Let $f\in C^1[-\pi ,\pi]$ be such that $f(-\pi)=f(\pi)$. Define
$$a_n=\int _{-\pi}^\pi f(t)\cos nt \, dt, n\in \mathbb N$$
Prove that:
- $\{a_n\}$ is bounded,
- $\{na_n\} $ is convergent to $0$,
- $\sum n^2|a_n|^2$ is convergent.
Solution:
Since every continuous function on a compact set is bounded so $|f(x)|\leq M$ which implies that $$|f(x)\cos nx|\leq |f(x)||\cos nx|\leq M \cdot 1 = M$$ is bounded on $[-\pi,\pi]$. Hence $|a_n|\leq |\int _{-\pi}^\pi f(t)\cos nt \, dt|\leq 2M\pi$.
How should I go on $2,3$. Practically I am not getting any idea.
Hint: For $2$ use integration by parts and the famous Riemann-Lebesgue Lemma and for $3$ recall Bessel's inequality.

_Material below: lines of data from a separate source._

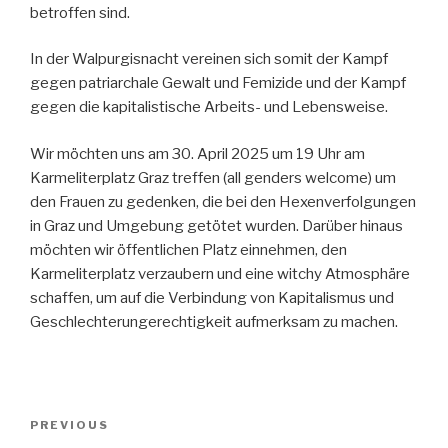
betroffen sind.
In der Walpurgisnacht vereinen sich somit der Kampf
gegen patriarchale Gewalt und Femizide und der Kampf
gegen die kapitalistische Arbeits- und Lebensweise.
Wir möchten uns am 30. April 2025 um 19 Uhr am
Karmeliterplatz Graz treffen (all genders welcome) um
den Frauen zu gedenken, die bei den Hexenverfolgungen
in Graz und Umgebung getötet wurden. Darüber hinaus
möchten wir öffentlichen Platz einnehmen, den
Karmeliterplatz verzaubern und eine witchy Atmosphäre
schaffen, um auf die Verbindung von Kapitalismus und
Geschlechterungerechtigkeit aufmerksam zu machen.
Post
Previous
PREVIOUS
navigation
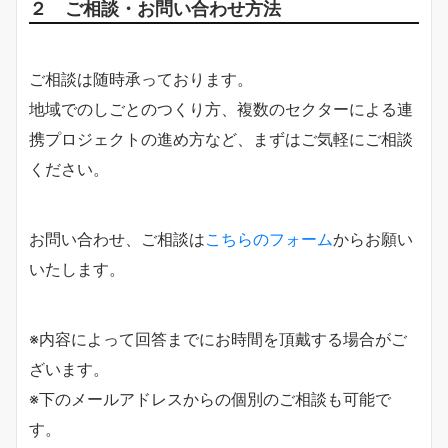
２ ご相談・お問い合わせ方法
ご相談は随時承っております。
地域でのしごとのつくり方、複数のセクターによる連
携プロジェクトの進め方など、まずはご気軽にご相談
ください。
お問い合わせ、ご相談は
こちらのフォーム
からお願い
いたします。
※内容によって回答までにお時間を頂戴する場合がご
ざいます。
※下のメールアドレスからの個別のご相談も可能で
す。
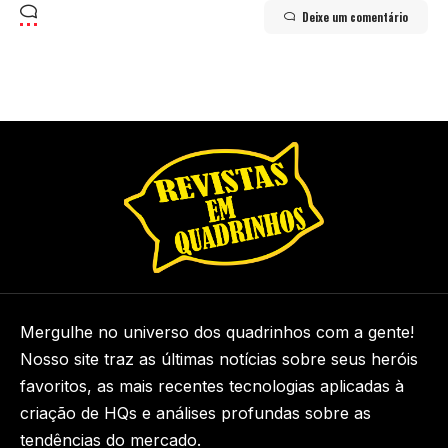
Deixe um comentário
Mergulhe no universo dos quadrinhos com a gente!
Nosso site traz as últimas notícias sobre seus heróis
favoritos, as mais recentes tecnologias aplicadas à
criação de HQs e análises profundas sobre as
tendências do mercado.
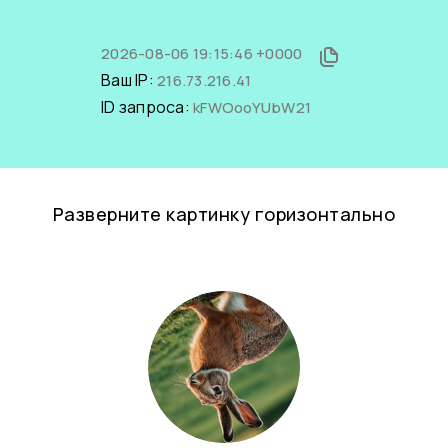
2026-08-06 19:15:46 +0000
Ваш IP:
216.73.216.41
ID запроса:
kFWOooYUbW21
Разверните картинку горизонтально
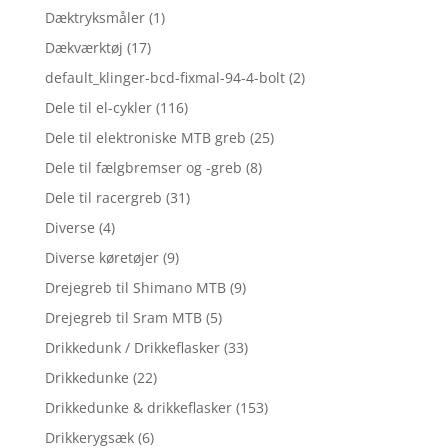
Dæktryksmåler
(1)
Dækværktøj
(17)
default_klinger-bcd-fixmal-94-4-bolt
(2)
Dele til el-cykler
(116)
Dele til elektroniske MTB greb
(25)
Dele til fælgbremser og -greb
(8)
Dele til racergreb
(31)
Diverse
(4)
Diverse køretøjer
(9)
Drejegreb til Shimano MTB
(9)
Drejegreb til Sram MTB
(5)
Drikkedunk / Drikkeflasker
(33)
Drikkedunke
(22)
Drikkedunke & drikkeflasker
(153)
Drikkerygsæk
(6)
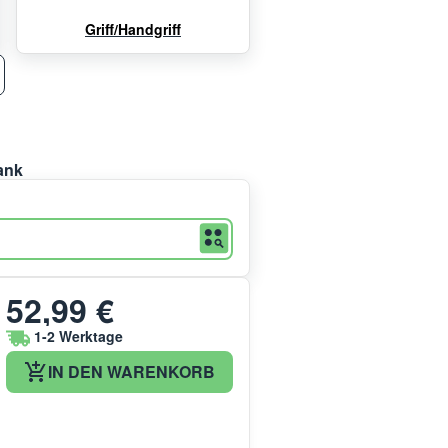
Griff/Handgriff
ank
52,99 €
1-2 Werktage
IN DEN WARENKORB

Edit1: As $f'$ is continuous on $[-\pi,\pi]$ implies $f'\in L^2([-\pi,\pi])$, Apply Bessel's Inequality to $f'$ hence $$ \sum_{n\geq 1} n^2 a_n^2 <+\infty $$
Edit2: Recall that we have the (complete) orthonormal trigonometric system (basis) $\;\{u_n\}_{n\in\Bbb N}\;,\;\;u_n=\{1,\sin x,\cos x, \sin 2x,\cos2x,\ldots\}\;$ with which we work in Fourier series, so then denoting by $\;\langle,\rangle\;$ the usual inner product we get(ofcourse using Bessel's inequality)
$$\sum_{n=1}^\infty \langle f'(x),u_n\rangle^2\le||f'||^2$$
But using the usual notation from Fourier series the above is just
$$||f'||^2\ge\sum_{n=1}^\infty n^2 a_n^2 $$
Note that here we are using that fourier coefficients of $f'$ are $na_n$ which you must have noticed in part $2$.